▸ **Page-level text extractions**
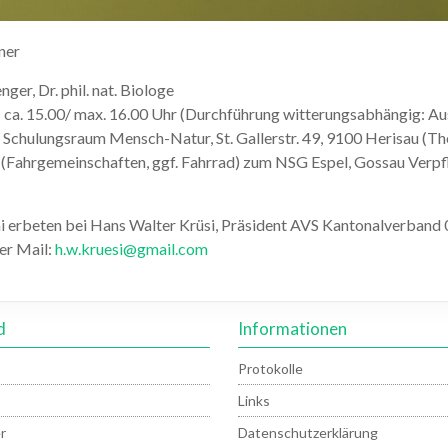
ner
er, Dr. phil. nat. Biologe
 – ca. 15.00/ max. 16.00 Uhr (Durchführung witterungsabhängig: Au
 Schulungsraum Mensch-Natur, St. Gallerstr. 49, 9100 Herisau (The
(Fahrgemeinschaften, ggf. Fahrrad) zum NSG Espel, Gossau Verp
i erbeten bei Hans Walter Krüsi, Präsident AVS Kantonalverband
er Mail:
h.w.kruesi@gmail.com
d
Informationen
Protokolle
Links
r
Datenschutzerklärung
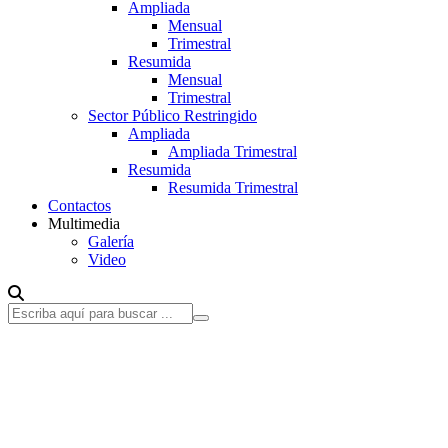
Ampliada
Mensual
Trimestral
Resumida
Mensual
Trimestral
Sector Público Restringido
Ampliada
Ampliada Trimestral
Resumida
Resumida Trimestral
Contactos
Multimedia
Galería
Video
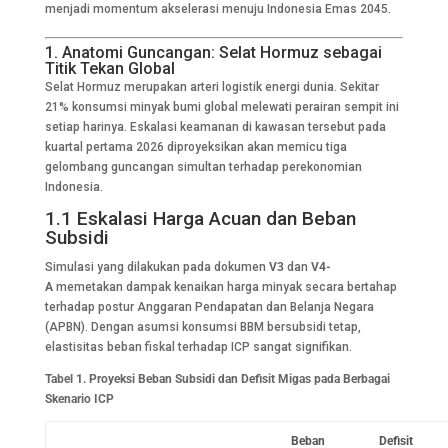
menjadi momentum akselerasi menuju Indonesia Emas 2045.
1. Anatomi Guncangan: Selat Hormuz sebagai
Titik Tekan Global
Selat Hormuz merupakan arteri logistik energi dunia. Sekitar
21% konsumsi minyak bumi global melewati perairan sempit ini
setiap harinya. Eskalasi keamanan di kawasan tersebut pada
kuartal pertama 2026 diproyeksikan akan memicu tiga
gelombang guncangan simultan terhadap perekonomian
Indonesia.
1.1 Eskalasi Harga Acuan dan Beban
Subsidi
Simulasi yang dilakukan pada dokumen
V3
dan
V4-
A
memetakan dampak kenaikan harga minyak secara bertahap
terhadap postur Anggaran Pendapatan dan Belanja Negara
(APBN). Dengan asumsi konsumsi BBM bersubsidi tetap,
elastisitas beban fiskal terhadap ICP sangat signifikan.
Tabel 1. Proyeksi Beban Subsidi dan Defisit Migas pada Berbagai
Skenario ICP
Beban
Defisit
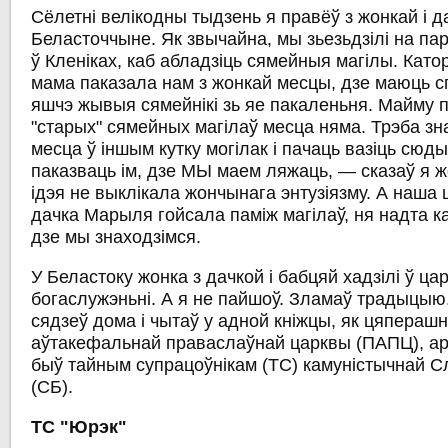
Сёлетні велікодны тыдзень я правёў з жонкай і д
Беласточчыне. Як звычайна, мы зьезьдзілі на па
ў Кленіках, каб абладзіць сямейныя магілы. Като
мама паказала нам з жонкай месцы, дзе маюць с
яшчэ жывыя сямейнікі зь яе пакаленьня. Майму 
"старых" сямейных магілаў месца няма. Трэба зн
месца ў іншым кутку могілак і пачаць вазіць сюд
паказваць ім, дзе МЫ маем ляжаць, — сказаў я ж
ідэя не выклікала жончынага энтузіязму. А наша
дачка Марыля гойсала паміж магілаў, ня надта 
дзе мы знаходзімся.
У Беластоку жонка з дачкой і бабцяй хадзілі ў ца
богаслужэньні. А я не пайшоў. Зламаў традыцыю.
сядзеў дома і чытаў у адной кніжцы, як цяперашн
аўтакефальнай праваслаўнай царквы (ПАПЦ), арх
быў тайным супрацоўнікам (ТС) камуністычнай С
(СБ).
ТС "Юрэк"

...

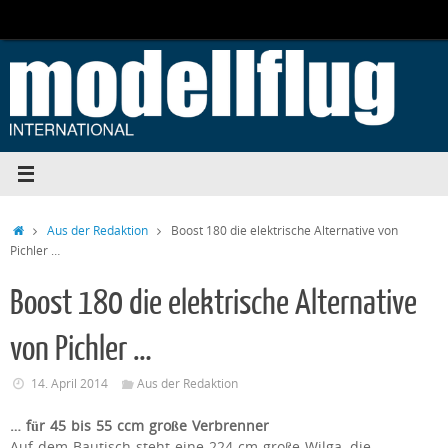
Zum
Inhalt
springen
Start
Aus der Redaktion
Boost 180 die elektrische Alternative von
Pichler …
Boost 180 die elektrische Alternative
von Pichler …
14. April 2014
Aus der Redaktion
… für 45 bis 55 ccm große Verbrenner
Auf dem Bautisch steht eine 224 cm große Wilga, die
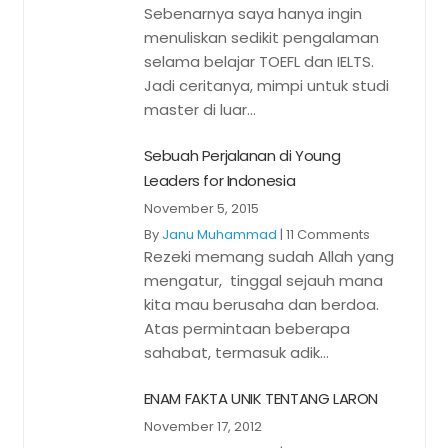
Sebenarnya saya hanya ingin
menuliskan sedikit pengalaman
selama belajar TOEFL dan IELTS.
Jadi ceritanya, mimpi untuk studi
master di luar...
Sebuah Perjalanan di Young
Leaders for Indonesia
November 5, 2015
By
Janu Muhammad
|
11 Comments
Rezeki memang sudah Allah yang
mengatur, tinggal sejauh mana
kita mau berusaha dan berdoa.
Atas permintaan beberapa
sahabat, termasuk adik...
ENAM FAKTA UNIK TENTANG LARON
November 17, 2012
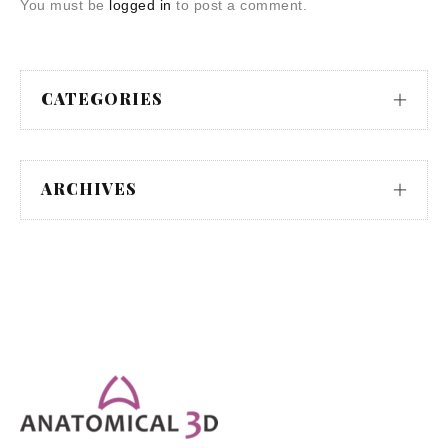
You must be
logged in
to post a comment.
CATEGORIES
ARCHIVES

▸ **TASK PROMPT**
The answer should be a bare number: the count of lines above in which the word "месца" occurs.

▸ **REPLY**
2